‘Com a Selic em 15%, inflação fica acima da meta’

O economista-chefe da XP Investimentos, Caio Megale, diz que a atividade econômica no País já começou a desacelerar, mas não abrupta nem fortemente, de forma que eliminou o viés de alta da projeção de crescimento do Produto Interno Bruto (PIB) de 2% em 2025. “Parece razoável com o carrego estatístico de 2024 e o agronegócio.”
Já para 2026, projeta avanço de 1%. Ao mesmo tempo, ele trabalha com a previsão de inflação de 6% este ano e expectativas se consolidando em patamar acima da meta, o que demanda ação do Banco Central. O Copom deve confirmar a indicação de elevação da Selic em 1 ponto porcentual amanhã, e, no comunicado, indicar que o cenário-base ainda sugere ajuste adicional. “Vai parecer estranho não sinalizar alta”, afirma Megale, que estima Selic de 15,5% ao final do ciclo, mas admite que a taxa básica pode parar de subir perto dos 15%. A seguir, os principais trechos da entrevista ao Estadão/Broadcast.
A queda de 0,2% dos serviços em janeiro, a terceira consecutiva, já consolida uma tendência de desaceleração da atividade?
Vimos indicadores de atividade econômica mais tranquilos no final do ano passado, o PIB do quarto trimestre e agora no começo do ano também. Não é uma reversão abrupta, não estamos falando em recessão. Não estamos falando nem em desaceleração forte da economia. Mas eu diria que a economia no quarto trimestre do ano passado e no primeiro deste ano está crescendo de forma mais moderada do que nos três primeiros trimestres do ano passado.
Isso tem a ver com a redução, por parte do governo, dos incentivos fiscais? Não tem a ver com fiscal porque, quando a gente olha os números fiscais e despesas neste primeiro trimestre, eles continuam crescendo a um ritmo importante, inclusive os benefícios e as transferências. Já é um pouco de política monetária porque as taxas de juros mais altas exercem algum efeito sobre a propensão a consumir, a tomar crédito. Depois de crescer fortemente em 2023 e nos primeiros três meses de 2024, é natural que tenha alguma acomodação.
Qual a sua previsão de crescimento do PIB neste ano? O nosso número é 2% de PIB para este ano.
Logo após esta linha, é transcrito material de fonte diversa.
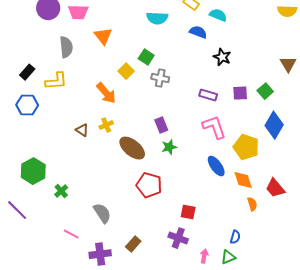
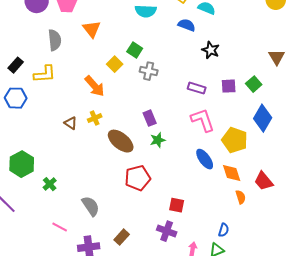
red pentagon: (149, 185) -> (138, 178), turned -30

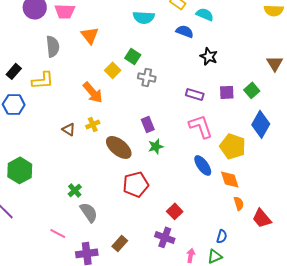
red trapezoid: (264, 181) -> (262, 218), moved
green cross: (50, 184) -> (75, 190), moved
red square: (177, 205) -> (175, 211), turned 35

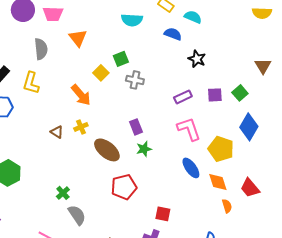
green square: (133, 56) -> (121, 59), turned 35
yellow L-shape: (43, 80) -> (31, 83), turned 110
purple rectangle: (195, 94) -> (183, 97), turned -42
red square: (175, 211) -> (163, 214), turned -35
red trapezoid: (262, 218) -> (250, 188), moved

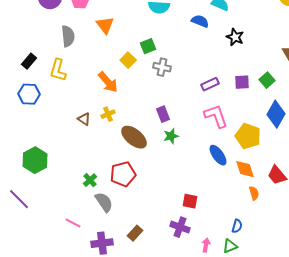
black star: (197, 59) -> (235, 37), moved
red pentagon: (124, 187) -> (123, 174), moved

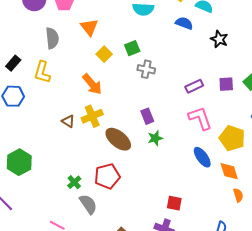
yellow square: (128, 60) -> (104, 54), moved
yellow cross: (108, 114) -> (92, 116), size x1.5

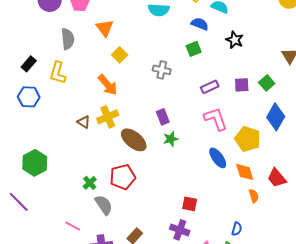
green square: (132, 48) -> (194, 49), moved

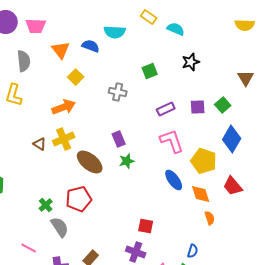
blue semicircle: (200, 24) -> (91, 46), moved
black star: (235, 40) -> (191, 62), turned 30
orange arrow: (108, 85) -> (64, 107), turned -70
red trapezoid: (277, 178) -> (233, 186), moved

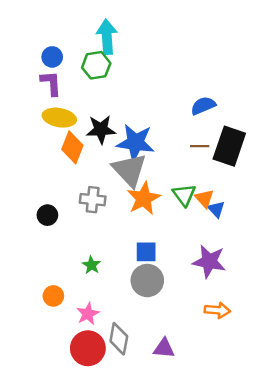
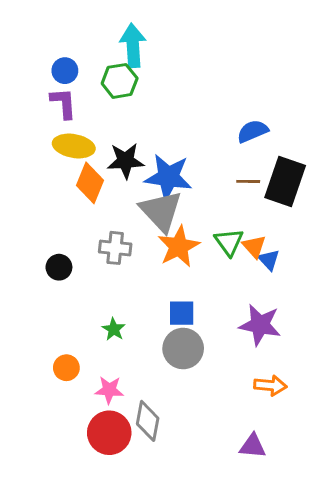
pink star: (88, 314) -> (109, 390), turned 30
purple triangle: (164, 348) -> (253, 446), moved

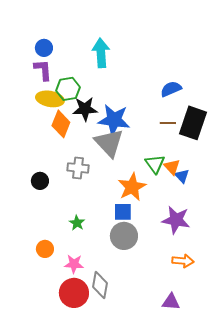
cyan arrow: (133, 45) -> (101, 53), moved
green hexagon: (120, 81) -> (68, 89), moved
orange star: (179, 247) -> (132, 187), moved

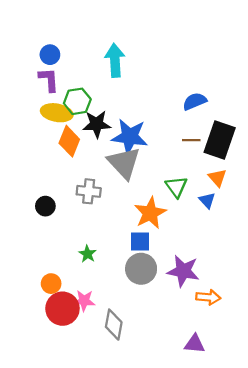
orange triangle: (172, 167) -> (217, 178), moved
purple star: (176, 220) -> (183, 271), moved
red circle: (74, 293) -> (62, 309), moved

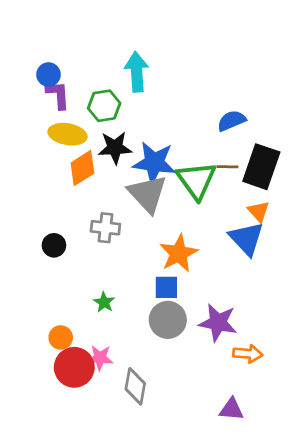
blue circle: (50, 55) -> (49, 75), moved
green hexagon: (77, 101) -> (104, 106), moved
orange diamond: (69, 141) -> (82, 168), turned 36
green triangle: (176, 187) -> (196, 180), moved, size x1.5
blue triangle: (207, 200) -> (246, 239), size x1.8

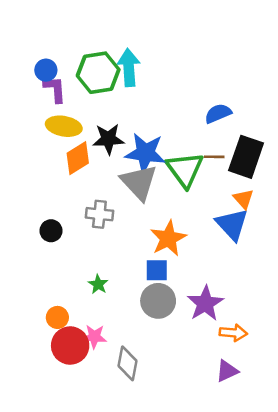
green hexagon: (104, 106) -> (98, 73), moved, size x1.4
purple star: (218, 323) -> (205, 303), turned 30
purple triangle: (231, 409) -> (227, 371), moved, turned -30

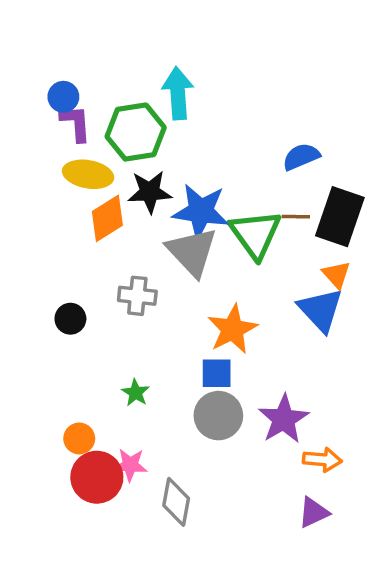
green hexagon: (98, 73) -> (136, 132), moved

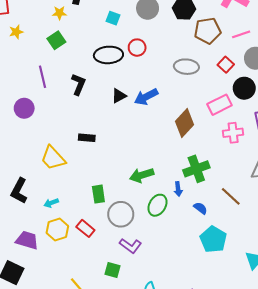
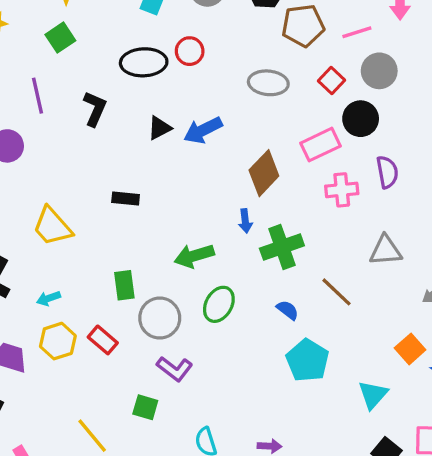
black rectangle: (87, 138) -> (126, 198), moved
blue arrow: (178, 189) -> (245, 221), moved

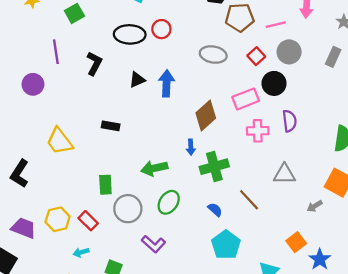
blue arrow: (203, 130) -> (167, 83), turned 115
cyan arrow: (48, 298) -> (81, 252), moved
purple L-shape: (175, 369) -> (154, 244), moved

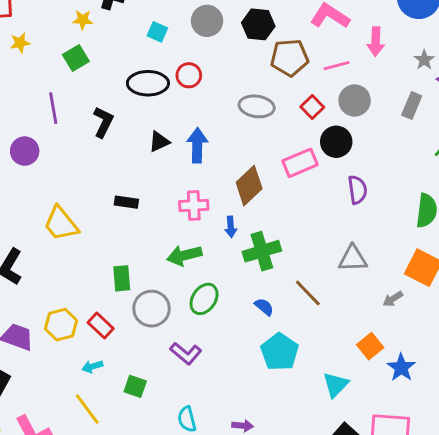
pink cross: (258, 131) -> (194, 205), moved

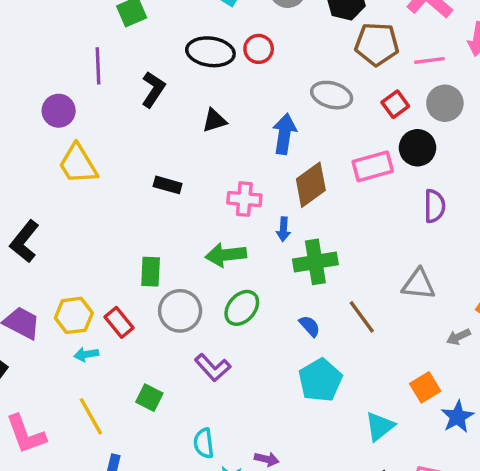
blue arrow: (197, 145) -> (284, 134), moved
yellow trapezoid: (61, 224) -> (78, 164), moved
cyan arrow: (92, 367) -> (86, 354), moved

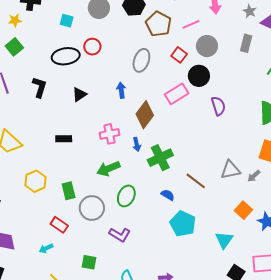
brown pentagon: (377, 44) -> (159, 24), turned -30
gray ellipse: (332, 95) -> (141, 60), turned -70
blue arrow: (284, 134) -> (121, 90), size x0.7
gray triangle: (419, 284) -> (230, 170), moved
yellow hexagon: (74, 315) -> (35, 181), moved

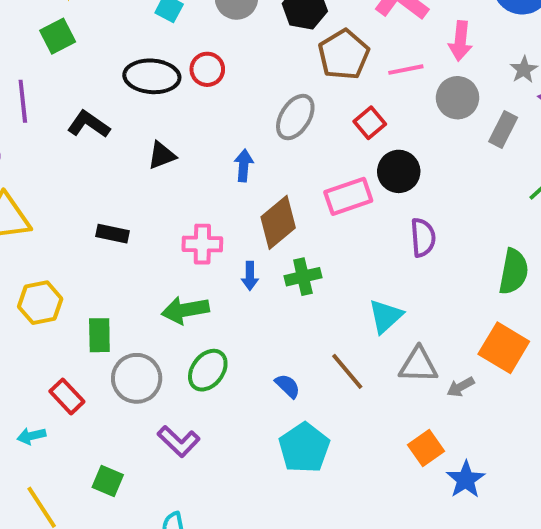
gray circle: (207, 46) -> (458, 98), moved
black L-shape: (40, 87) -> (89, 124), turned -85
green cross: (160, 158) -> (303, 277), moved, size x0.7
cyan triangle: (224, 240) -> (385, 316), moved

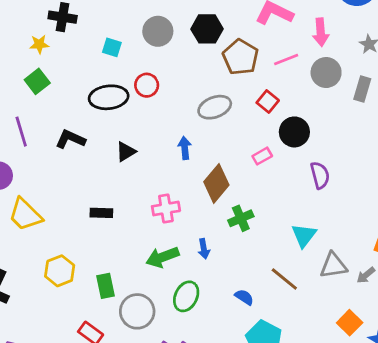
gray ellipse: (295, 117) -> (215, 107), turned 48
pink rectangle: (348, 196) -> (262, 156), size x0.6
blue arrow: (250, 276) -> (204, 249), moved

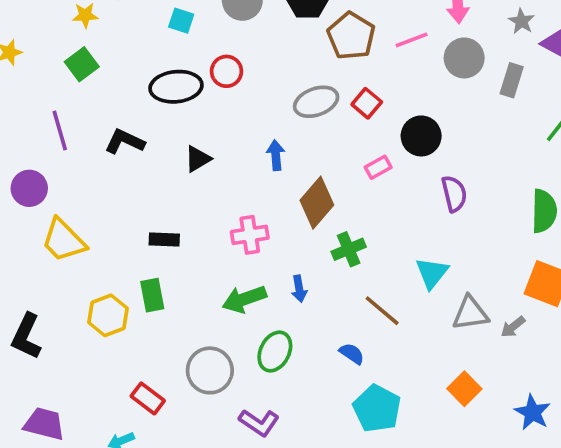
red square: (268, 102) -> (367, 103), moved
brown line: (284, 279) -> (382, 311), moved
green rectangle: (105, 286) -> (152, 295), moved
orange square: (350, 323) -> (464, 389), moved

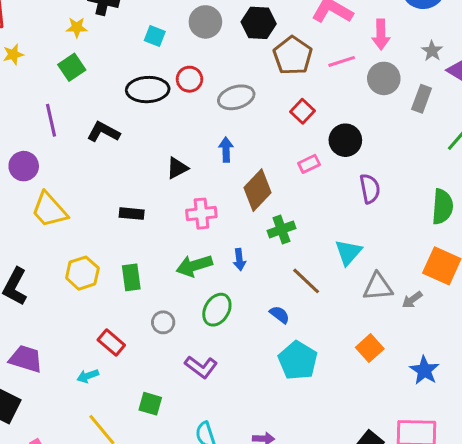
gray ellipse: (316, 102) -> (236, 97), moved
black triangle: (198, 159) -> (177, 168), moved
green rectangle: (152, 295) -> (131, 277), moved
gray circle: (210, 370) -> (163, 322), size x0.6

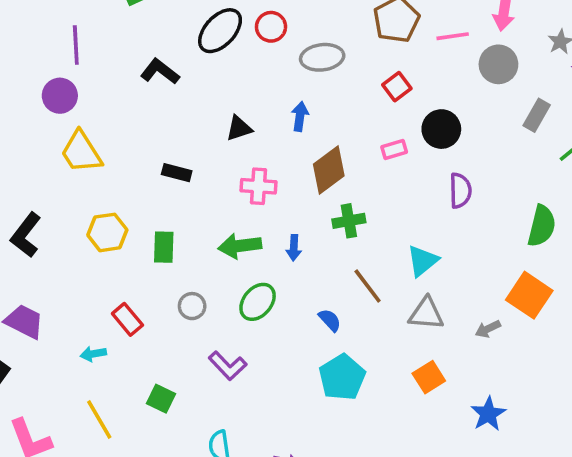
black ellipse: (148, 90) -> (220, 31), turned -54
gray rectangle: (422, 99) -> (537, 115), moved
purple line: (51, 120) -> (76, 45), moved
gray triangle: (378, 287) -> (426, 314), moved

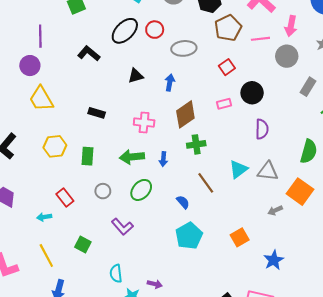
black triangle: (239, 128) -> (136, 76), moved
gray triangle: (426, 314) -> (268, 171), moved

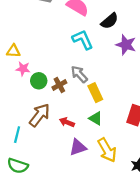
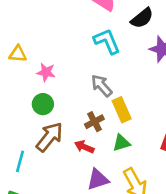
pink star: (23, 69) -> (46, 72), moved
green circle: (39, 81) -> (43, 104), moved
brown cross: (59, 85) -> (94, 122), moved
green triangle: (96, 118) -> (121, 143), turned -48

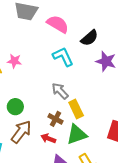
pink star: (46, 72) -> (14, 61), moved
brown cross: (94, 122) -> (55, 119), turned -32
green triangle: (121, 143) -> (77, 134), size x1.5

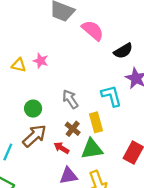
cyan L-shape: (63, 57) -> (111, 96), moved
gray arrow: (60, 91) -> (70, 99), moved

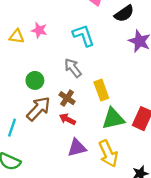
cyan L-shape: (111, 96) -> (83, 35), moved
brown cross: (73, 129) -> (67, 98), moved
green triangle: (92, 149) -> (113, 119), moved

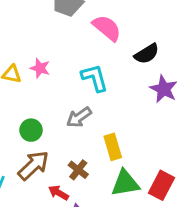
gray arrow: (73, 68) -> (79, 117), turned -90
brown cross: (67, 98) -> (78, 170), moved
red arrow: (67, 119) -> (58, 193), moved

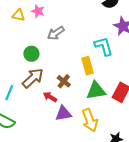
cyan L-shape: (95, 78) -> (104, 46), moved
gray arrow: (79, 117) -> (56, 33), moved

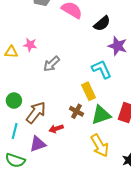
green circle: (31, 54) -> (14, 101), moved
brown cross: (64, 81) -> (76, 111), moved
red arrow: (50, 97) -> (56, 129), turned -40
purple triangle: (63, 113) -> (38, 144), moved

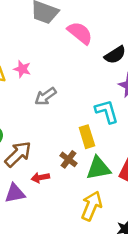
yellow arrow: (100, 146) -> (92, 206), turned -135

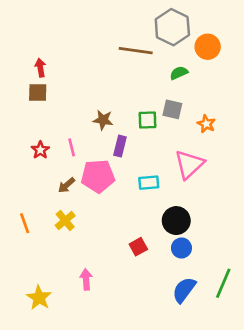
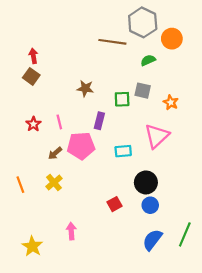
brown square: (38, 92) -> (31, 76), turned 35
brown star: (103, 120) -> (85, 88), moved

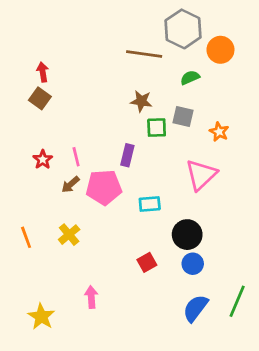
brown star: (85, 88) -> (141, 101), moved
cyan rectangle: (123, 151) -> (150, 204), moved
brown arrow: (55, 153) -> (70, 185), moved

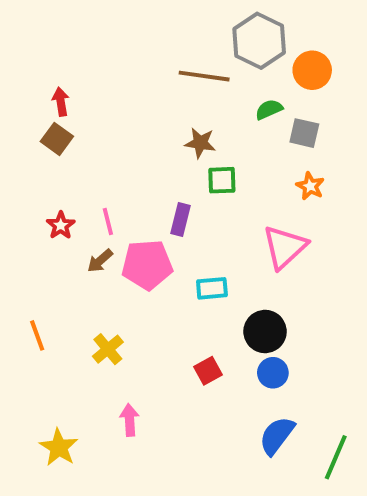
gray square: (183, 116) -> (304, 133), moved
yellow cross: (69, 235) -> (108, 349), moved
green line: (237, 301) -> (336, 457), moved

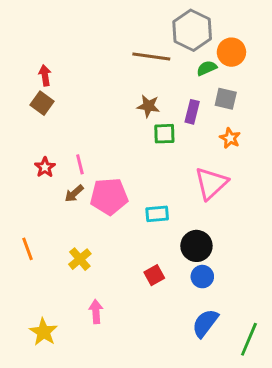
green semicircle: (269, 110) -> (207, 68), moved
purple rectangle: (181, 220) -> (192, 112), moved

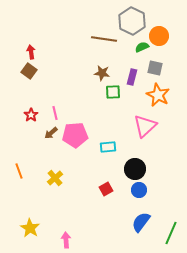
orange star: (230, 138) -> (158, 95), size x1.6
pink arrow: (96, 312) -> (66, 240), moved

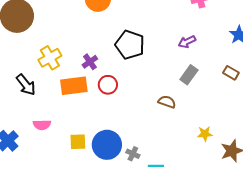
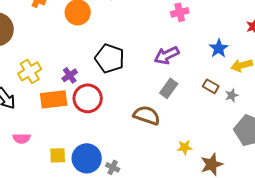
purple arrow: (187, 42) -> (167, 55), size x1.4
red circle: (108, 85) -> (88, 98), size x1.5
brown semicircle: (167, 102) -> (147, 115), size x1.5

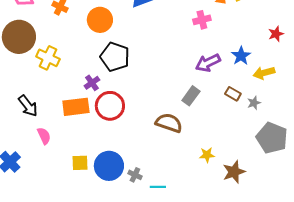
purple arrow: (167, 55) -> (208, 63), moved
black pentagon: (110, 58) -> (115, 57), moved
yellow cross: (30, 71) -> (48, 58), moved, turned -35
pink semicircle: (22, 138) -> (44, 136), moved, turned -114

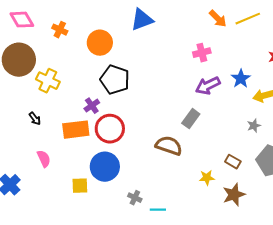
pink cross: (202, 20) -> (202, 53), moved
brown rectangle: (233, 94) -> (233, 162), moved
black arrow: (28, 106) -> (35, 119), moved, size x0.6
blue circle: (109, 166) -> (105, 167), moved

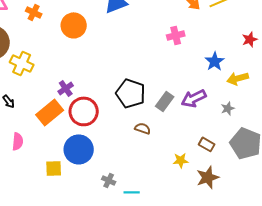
black pentagon: (115, 80) -> (131, 93), moved
purple arrow: (208, 86) -> (194, 98), moved
orange rectangle: (76, 130) -> (50, 112), turned -32
brown semicircle: (169, 146) -> (143, 128), size x0.6
pink semicircle: (44, 159) -> (18, 141), turned 30

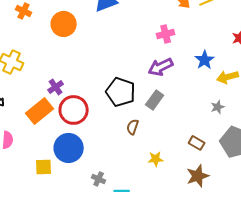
purple arrow: (194, 98) -> (161, 67), moved
brown semicircle: (143, 128) -> (133, 127), turned -91
yellow star: (181, 160) -> (156, 159), moved

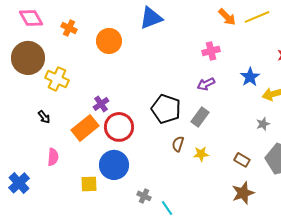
purple arrow: (161, 67) -> (206, 84), size x0.7
yellow star: (156, 159) -> (201, 154), moved
cyan line: (122, 191) -> (167, 208), turned 56

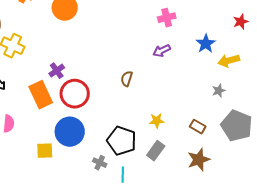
black pentagon: (166, 109) -> (122, 141), moved
gray rectangle: (200, 117) -> (156, 151), moved
orange rectangle: (85, 128) -> (41, 95), turned -76
brown semicircle: (178, 144) -> (127, 79), moved
cyan line: (167, 208) -> (123, 175), turned 35

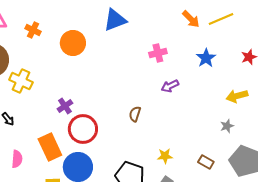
pink cross: (167, 18) -> (158, 53), moved
blue star: (206, 44) -> (206, 58), moved
orange rectangle: (41, 95) -> (50, 147), moved

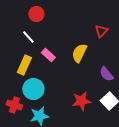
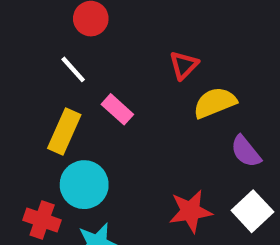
red triangle: (101, 31) -> (184, 65), moved
yellow semicircle: (79, 53) -> (215, 103), moved, turned 42

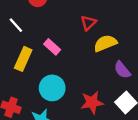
white line: (73, 69) -> (16, 25), moved
cyan circle: (84, 185) -> (52, 88), moved

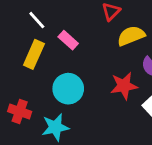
white line: (16, 25) -> (37, 20), moved
red star: (92, 102) -> (124, 86), moved

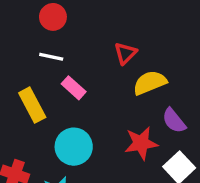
white line: (37, 20) -> (51, 57), moved, turned -36
yellow rectangle: (34, 54) -> (32, 105), turned -52

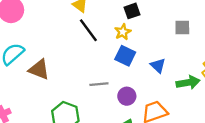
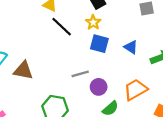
purple circle: (127, 96) -> (99, 87), moved

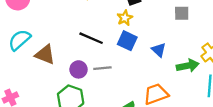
black line: (62, 27) -> (91, 38), moved, turned -30
purple circle: (99, 87) -> (79, 69), moved

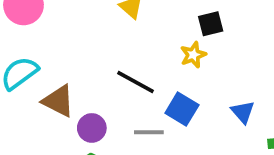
blue square: (127, 41) -> (182, 109), moved
purple circle: (79, 69) -> (92, 128), moved

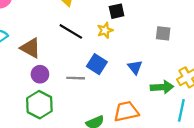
black line: (135, 82) -> (71, 31), moved
brown triangle: (58, 101) -> (30, 48), moved

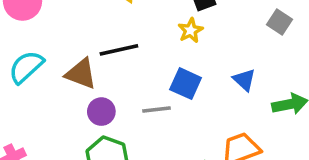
black line: (71, 31) -> (119, 50), moved, turned -35
gray square: (163, 33) -> (280, 22), turned 35

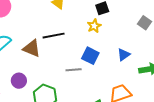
blue triangle: (244, 80) -> (124, 55), turned 40
purple circle: (101, 112) -> (19, 81), moved

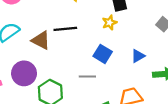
gray line: (74, 70) -> (87, 76), moved
purple circle: (19, 81) -> (24, 73), size x1.5

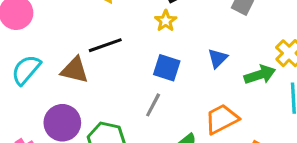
gray line: (87, 76) -> (153, 105), turned -49

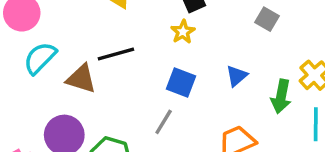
cyan semicircle: (26, 70) -> (40, 58), moved
green arrow: (260, 75) -> (281, 96), turned 116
Há três semanas estávamos com 2% e com viés de alta porque achávamos que com a liberação do FGTS para quem tinha optado pelo saqueaniversário e com as perspectivas do consignado privado e de desoneração do Imposto de Renda, ainda que seja só para 2026, já teria alguma antecipação às expectativas. Mas, agora, com os dados do quarto trimestre mais fracos que o esperado, retiramos o viés e ficamos só com a projeção de 2%, que parece razoável com o carrego estatístico de 2024 e o agronegócio.
E para 2026, qual é a sua projeção para o PIB? Temos 1% de crescimento de PIB em 2026. Este ano a agropecuária vai ser mesmo muito forte e tem efeitos multiplicadores na economia, movimenta outros setores, gera renda e impulsiona consumo nas regiões ligadas ao agronegócio.
“Se a inflação fica acima da meta com 15%, o Copom não deveria sinalizar que vai parar com 14,25%. Acho que ele vai, de alguma forma, dizer o que vai fazer sem se comprometer com o ritmo, já que tem muitas incertezas”
Para 2026, será o oposto.
E sobre o IPCA de fevereiro, com alta de 1,31%?
A inflação deste primeiro bimestre tem de ser vista em conjunto, janeiro e fevereiro. Tivemos um fator de volatilidade particular, que foi a questão do bônus de Itaipu, que deixou (o índice de) janeiro muito baixo e fevereiro muito alto. As contas caíram em janeiro por causa do bônus e voltaram em fevereiro.
Ou seja, não era para ser tão baixo em janeiro nem tão alto em fevereiro?
É isso. Quem se arvorou e falou que janeiro foi o mais baixo durante muito tempo, ou estava mal informado ou mal intencionado, porque fevereiro tinha um fator ali que claramente ia trazer a inflação de volta. O que eles estão mostrando é que os detalhes da inflação continuam relativamente pressionados. Quando a gente tira aqueles itens mais voláteis, pega aquelas métricas que tentam captar a tendência subjacente da inflação, a gente percebe que ela vem rodando de 5% a 6% desde dezembro.
É a tendência da inflação daqui para frente?
A inflação é um indicador defasado, reflete o que aconteceu na economia há seis, sete, oito meses. É o reflexo do que aconteceu em 2024, quando a economia cresceu muito além do esperado, especialmente a demanda interna e a taxa de câmbio se desvalorizou fortemente.
O que espera da reunião do Copom esta semana?
Com a Selic contemplada no Focus, de 15%, a inflação fica acima da meta. Se a inflação fica acima da meta com 15%, o Copom não deveria sinalizar que vai parar com 14,25%. Ficaria estranho. Então eu acho que ele vai, de alguma forma, dizer o que vai fazer sem se comprometer com o ritmo, já que tem muitas incertezas.
Como deve ser o comunicado que se seguirá ao término da reunião?
É muito difícil que o Copom diga o que vai fazer na reunião de maio e muito menos qual vai ser o ponto final da Selic. Eu acho que vai continuar dizendo que o tamanho do ciclo vai depender do firme propósito de trazer a inflação para a meta. Mas se o BC está com o firme propósito de trazer a inflação para a meta e as projeções dele sugerem que, com 15% de Selic, a inflação não vai para a meta, é estranho também ele dizer: “Olha, fizemos essa e para frente pode ser qualquer coisa”. Ele vai continuar dizendo que pelo menos mais algum “ajustezinho” vai haver depois desse ajuste desta quarta-feira.